15.1.1945 die Häftlinge in Auschwitz hören den russischen Kanonendonner 30 km aus dem Osten
18.1.1945 Evakuierung aller drei Auschwitz-Lager; 56000 Häftlinge;
18.1.1945 Beginn des Todesmarsches mit 400 Frauen von Auschwitz- Birkenau nach Loslau
Auschwitz-Überlebende berichten von der Brutalität der SS-Leute während des Todesmarsches:
Zofia Posmysz:
„Der letzte Tag in Auschwitz war der 18. Januar. Nach drei Tagen und drei Nächten zu Fuß wurden wir in offenen Güterwagen nach Ravensbrück gebracht.“
Asher Aud:
„Wenn wir sind gegangen Totenmarsch, da sind keine Menschen gegangen, da sind nur Skelette gegangen.“
Sigmund Kalinski:
„Wer nicht konnte oder wer zur Seite war, wurde erschossen, bei ungefähr 15 bis 20 Grad minus in unseren Kleidern.“
Isidor Philipp berichtet:
„Wer sich hinlegte, wurde von den SS-Männern, die auf Motorrädern fuhren, erschossen.“
19. – 23.1.1945 Ankunft in den Eisenbahnknotenpunkten Gleiwitz und Loslau. Von Gleiwitz oder Loslau in Güterwaggons zu westlich gelegen Konzentrationslager wie Buchenwald, Ravensbrück
Isidor Philipp berichtet:
„Von dort begann dann – in offenen Kohlewaggons und bei 15 Grad unter Null – die Fahrt durch Polen, Tschechoslowakei und Österreich zurück nach Deutschland.“
21./22.1. 1945 Ankunft in Loslau
22.1.-27.1.1945 auf Transport in offenen Kohlewaggons über KL Groß-Rosen und KL Sachsenhausen (jeweils wegen Überfüllung abgewiesen) bis ins KL Ravensbrück; dort zunächst ins „Jugendlager“,
Nach Schätzungen starben bei diesen Räumungstransporten von Auschwitz insgesamt zwischen 9.000 und 15.000 Häftlinge.

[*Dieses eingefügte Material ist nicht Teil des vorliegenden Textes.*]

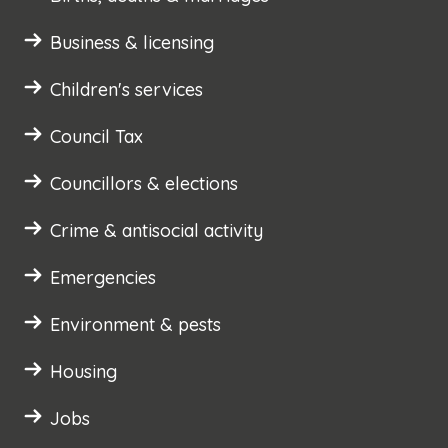
Business & licensing
Children's services
Council Tax
Councillors & elections
Crime & antisocial activity
Emergencies
Environment & pests
Housing
Jobs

März/ April 1945 bei Auflösung des „Jugendlagers“ für wenige Tage ins „Frauenlager“
Anfang April 1945 mit einem Personenzug ins Lager Malchow, Außenlager des KL Ravensbrück
April 1945 Erneute Todesmärsche“ mit jeweils 2000 bis 3000 Frauen in zahlreichen Kolonnen aus dem bereits überfüllten KL Ravensbrück in mehrere Richtungen. Geschwächte und kranke Häftlinge, die dem Marsch nicht mehr folgen konnten, wurden erschossen. Die etwa 1500 Überlebenden des ca. 60 km langen Fußmarsches, die im April 1945 im Außenlager Malchow ankamen, sollten hier nur wenige Tage bleiben.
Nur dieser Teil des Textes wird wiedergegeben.